To knock down FAM46C expression, specific siRNA fragments targeting FAM46C (siFAM46C) and control siRNA (siNC) were designed and synthesized by Genepharma Co., Ltd (Shanghai, China).

Real-time PCR

Total RNA was isolated with the TRIzol Reagent (Life Technologies, Carlsbad, CA, USA) and then reverse-transcribed to first strand cDNA using the cDNA Synthesis kit (Fermentas). Then, the cDNA was subjected to real-time PCR with specific primers for FAM46C (sense, 5’-TGTGCTCCAGGTTCTTCATC-3’ and antisense, 5’-GAGGTAGTCGTACTTGCTTCTC-3’); and GAPDH (sense, 5’-CACCCACTCCTCCACCTTTG-3’ and antisense, 5’-CCACCACCCTGTTGCTGTAG-3’) by using SYBR Green PCR kit (Thermo Fisher Scientific) protocol on ABI7300 (Applied Biosystem) thermal cycler. All samples were performed in triplicate, and results were calculated by the 2-ΔΔCt method.

Gene set enrichment analysis (GSEA)

Gene expression data were downloaded from The Cancer Genome Atlas website (TCGA, https://tcga-data.nci.nih.gov/tcga/) for the LIHC (liver hepatocellular carcinoma) project. To investigate biological pathways involved in NCTD treatment or HCC pathogenesis through FAM46C, Gene set enrichment analysis (GSEA) was carried out based on our sequencing data and TCGA LIHC dataset as previously described [28,29].

Antibodies and Western blotting

Antibodies against MMP-2 (ab92536), Twist (ab175430), CXCL1 (ab86436) and CXCL2 (ab91511) were purchased from Abcam (Cambridge, MA, USA). Anti-MMP-9 (sc-393859) was from Santa Cruz Biotech. (Santa Cruz, CA, USA). Antibodies against RhoA (#2117s), E-cadherin (#14472), p-Smad2/3 (#8828), Smad2/3 (#8685) and GAPDH (#5174) were purchased from Cell Signaling (Danvers, MA, USA).
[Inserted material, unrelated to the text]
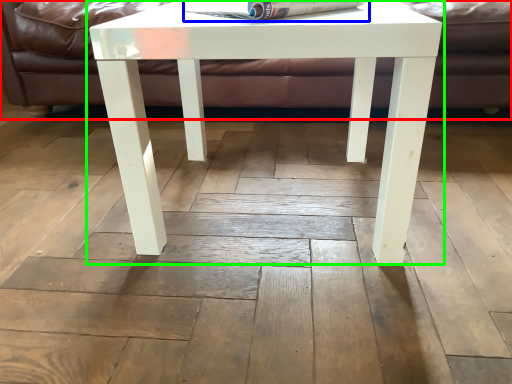 Question: Which object is the farthest from couch (highlighted by a red box)? Choose among these: magazine (highlighted by a blue box) or table (highlighted by a green box).

Choices:
 (A) magazine
 (B) table

Answer: (A) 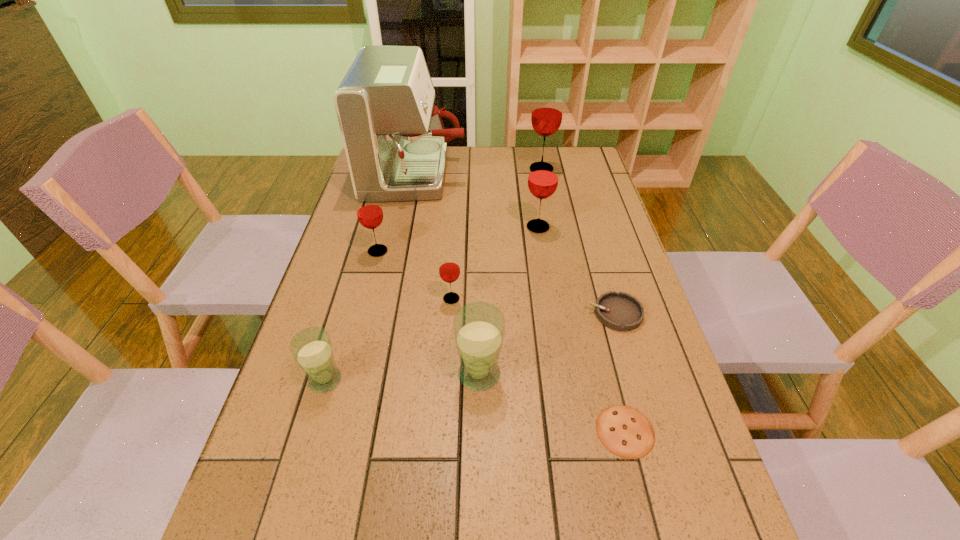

Cells were washed with PBS and then lysed with ice-cold radioimmunoprecipitation assay buffer (Beyotime, Shanghai, China). Protein concentrations were measured by BCA assay (Thermo Fisher Scientific, Rockford, IL, USA). Equal amounts of protein were separated by SDS-PAGE and transferred onto a nitrocellulose membrane. After blocking with 5% non-fat milk in TBST buffer at room temperature, the membranes were incubated with indicated primary antibodies at 4°C overnight, followed by incubation with HRP-conjugated secondary antibodies at room temperature for 1 h. Membranes were visualized using the enhanced chemiluminescence (ECL) system (Pierce, Rockford, IL, USA) following the instructions of the manufacturer. The expression of target proteins was quantified by the densitometry with Image J software (NIH, Bethesda, MD, USA) with GAPDH as loading control.

Statistical analysis

Data from three independently experiments were analyzed by using GraphPad Prism software (version 6.0, San Diego, CA, USA) and shown as means ± SD. Statistical significances of differences were analyzed by One-way analysis of variance (ANOVA) test followed Sidak’s multiple comparison post-test. P<0.05 was considered as significantly different.

Results

NCTD treatment suppresses HCC cell motility and invasiveness

Cell migration was determined using Transwell chambers in the present of NCTD (5 and 10 μg/mL) or DMSO. Cells that migrated into the lower chamber were fixed and then stained with crystal violet. NCTD treatment dose-dependently decreased cell motility, showing less migrating cells than DMSO-treated cells (Figure 1A). Invasive activity was also tested using Matrigel-coated chambers, which showed that NCTD treatment impaired invasive ability in a dose-dependent manner (Figure 1B).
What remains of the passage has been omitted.